WILSON: Did you, on school breaks or anything, did you travel within the
country or elsewhere?
FREEMAN: Yes! That was encouraged and of course, we wanted to see some
more of the country besides our own particular areas. And whenever
there'd be a long weekend or a week off for what'd be say Easter or
something like that, then we would travel. And even Eritrea was widely
different in its ethnic makeup and its geography. Forget the rest
of Ethiopia, just this one province which is now a small nation of
01:21:00its own. I had lived in the highlands where many of the people did
and Asmara was much the same there but if you went towards the Sudan,
you would find nomadic tribes who spoke entirely different languages.
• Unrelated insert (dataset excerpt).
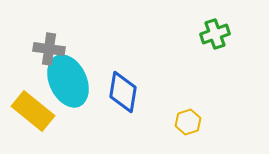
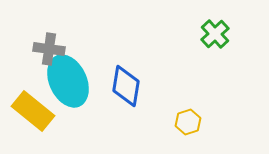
green cross: rotated 24 degrees counterclockwise
blue diamond: moved 3 px right, 6 px up
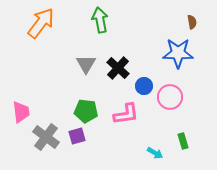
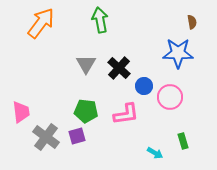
black cross: moved 1 px right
I remember going there one time, the Easter vacation, I believe it
was my first year. Probably March something. There were Peace Corps
volunteers out in a town only about fifteen or twenty kilometers from
the Sudanese boarder and they invited us to come out and we did because
Peace Corps, you could bunk with most anybody as you may recall in your
own experience. If you were in a town and they had a floor, you could
sleep on it, you know. Or a couch or whatever. So the people who were
in this town wanted to go somewhere else but they left their student
or their maid or whatever, information about us, and we were allowed
01:22:00to go into their house. So we spent a couple nights there and this was
entirely different because this was low land. Our area was arid and
semi-desert or almost semi-desert but this area down there was between
semi-desert and desert and there were nomadic tribes with camels. I
mean, camels came through my town too but the people who lived there
didn't have camels. And you'd see those big old termite mounds that
are eight feet tall that there weren't in my area. And in order to
bargain at the outdoor market there, I had to find somebody who would
speak a little Amharic or Tigrinya which was an alien language in
this area and get him or her to translate with the shop keeper or the
merchant there into ----------(??) or Ethiopian, Sudanese, Arabic,
01:23:00something which was a new experience, trying to use a language in
which I was not adept to speak to some third party and between me and
someone else. And if you went in the other direction towards the Red
Sea, you'd go through Asmara, the capital city and then down seven
thousand five hundred feet of mountain roads which the Italians had
built back in the 1930s or so. They were not very wide and they were
more hair pin turns than most Americans can envision in a life time on
just one trip there. And also there was a railway, the narrow gauge
railway went down there, just a two or three car train where the diesel
engine was part of one of the cars or something. And you could take
01:24:00that also and I once rented a bicycle in Asmara and rode half way down
there to where there was a Peace Corps volunteer. Snd that was kind
of interesting. You hoped your brakes worked because if they didn't,
you were going to burn the bottoms of your shoes off trying to drag
them off to stop on that. And then put the bike on the bus and go
on the train and go back. But I did go to the city on the Red Sea a
couple times, a port city there. And that was an international city.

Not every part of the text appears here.